If you are planning to invest in a bond, you are probably asking yourself is it a safe investment. Well, bonds are known to be a safe investment portfolio, but in reality, investing in bonds can lead to some surprises. If you want to learn more about how safe bonds actually are, then we highly suggest that you read through this article.

 

What Types of Bonds Should You Avoid?

While there are many bonds that are considered safe, there are also some bonds are better to avoid. If you are an investor you should be focusing on some investment grade rated bonds. The bonds that are not so safe are so-called junk bonds, emerging market bonds or securitized product. You should avoid bonds that mature after 10 years because the longer it takes to a bond to mature the possibility for capital loss is bigger.

 

Why are Bonds Good for Income?

If you want to invest your money somewhere safe and have an income, then bonds are your best option. In this part of the article, we will be explaining to you the characteristics of some bonds. Generally speaking, bonds are known to be safer than stocks especially when dealing with investment grade rated bonds because the loss of equity is quite small. Bonds that are providing a major security and an attractive level of current income are usually issued by the government of the United States, U.S. agencies, and high rated corporations.
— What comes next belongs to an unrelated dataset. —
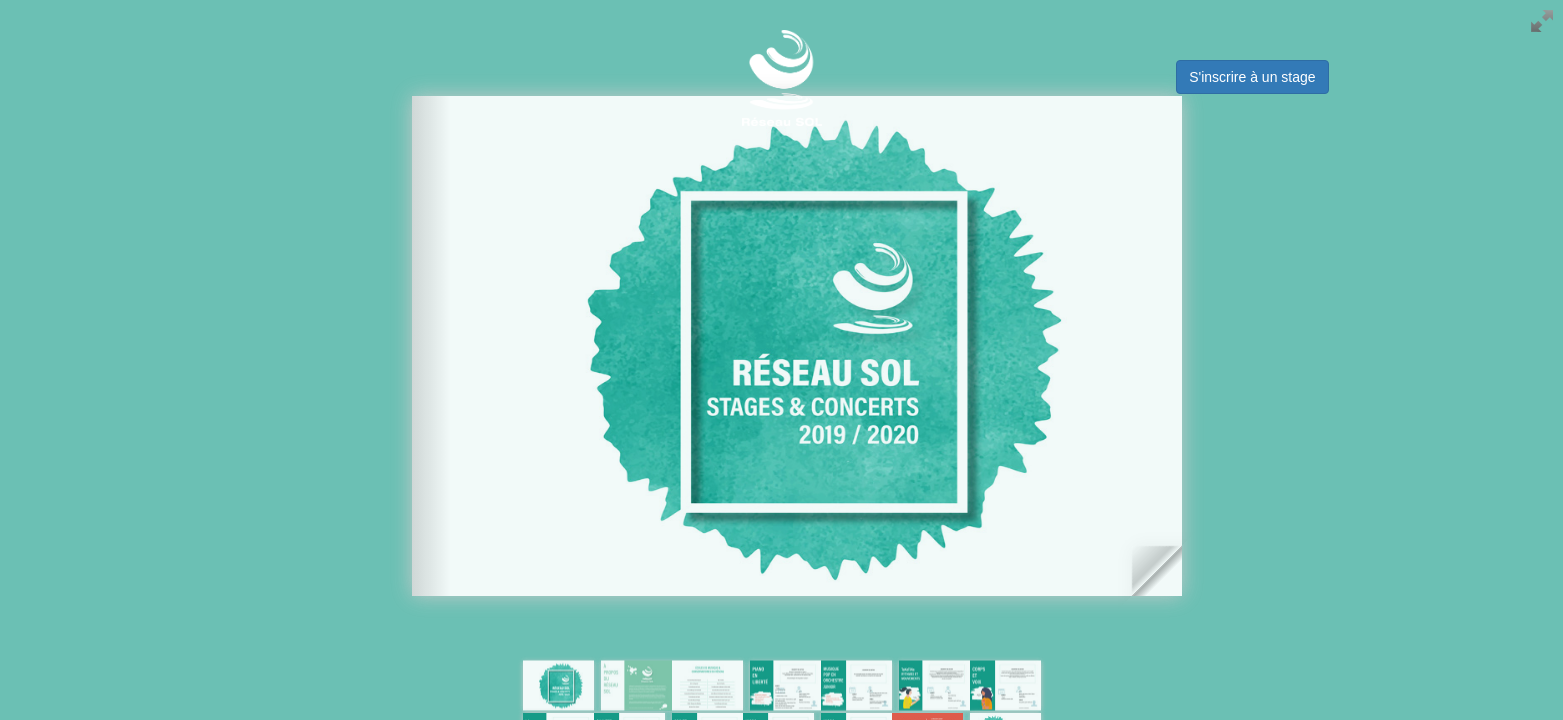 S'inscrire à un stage (1252, 77)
Bonds offer regular income because of their periodic interest rate payments.

 

Bond issuers are also obligated by a contract to pay their payments, if they fail to do so the bondholder will bankrupt the issuer. That’s why bond issuers consecrate a lot of attention to the payment and make the payment number one priority. The fact that the bond issuers can bankrupt if they don’t pay is only further enhancing the fact that the bond buyers will receive the money on time. Corporate bond interest rate payments are in fact more stable and safer than company dividend payments.

They are more stable because companies are bounded by a legal contract to first pay interest on their bonds before any other payment. A lot of investment options that people have are usually with infinite life spans. However, bonds have specified maturity time. This means that the investor will know the exact date on which they will receive the payment for the bond.